As Harry Blutstein expertly guides us through, the Olympic Games in 1956 were rife with submerged political tensions, becoming a proxy war of political propaganda, boycotting, and antagonism. Beneath the surface of a harmonious gathering of a world in tense conflict is a brewing of espionage, deceit, and defection. With a historian’s attention to detail and a novelist nose for drama, Blutstein is the perfect guide to demonstrate how Melbourne’s Olympic Games came to represent the hostilities of the Cold War – not least between the two reigning superpowers: the Soviet Union and the United States.
Take Hungary, for example, who by sheer misfortune end up versing the USSR in water polo barely a month after the Soviets had invaded Budapest, killing thousands of freedom fighters, arresting civilians, and destroying large parts of the mystical city by the Danube River. The semi-final between Russia and Hungary ends with an all-out brawl, enraging spectators, players, and representing just how the political climate, rife with conflict, had infected everyone’s hearts and minds.
Victories on the sporting field weren’t immune from the pervasive propaganda that characterised much of the time period. The USSR’s defeat of England’s football team put them in the spotlight, and that was used to glorify the emerging Homo Sovieticus, communist-bred athletes physically superior to the decadent West.

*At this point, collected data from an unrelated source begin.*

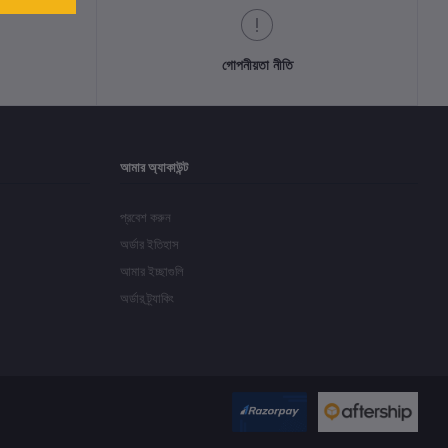
গোপনীয়তা নীতি
আমার অ্যাকাউন্ট
প্রবেশ করুন
অর্ডার ইতিহাস
আমার ইচ্ছাগুলি
অর্ডার ট্র্যাকিং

In the midst of the book, Blutstein unveils one of the more touching stories from the Games. American hammer thrower Hal Connolly and Czechoslovakian discus thrower Olga Fikotova fall hopelessly in love. It’s a classic Romeo and Juliet scenario panning out on the world stage, as they have to overcome the political restraints of the time and fight for their right to get married.
It’s always a task, animating history. Blutstein tackles the project with eloquence and effortlessness, doing a fantastic job of balancing well-researched, fascinating historical anecdotes with his knack for creating energy and making the reader feel as though they’re watching the events unfold. In a way, it’s a cinematic, theatrical read.
Among other things, the Melbourne Olympic Games became a microcosm for political turmoil, a juncture where illusion and reality collided. Blutstein’s ensemble of fascinating anecdotes, both in Melbourne and throughout the world, is complemented by his ability to extract the quirky personalities of athletes and politicians with equal zeal.
Disappearing people, wars in the water, fistfights, forbidden love, espionage, and severe consequences for failure – Blutstein entwines all the atomised narratives into the exciting, tense times they were.
Harry Blutstein is an Adjunct Professor at RMIT university. Since 1972, he has been a freelance journalist and has published feature articles in op-eds in major Australian newspapers on a wide variety of topics. His articles on sport have ranged from bodybuilding to croquet.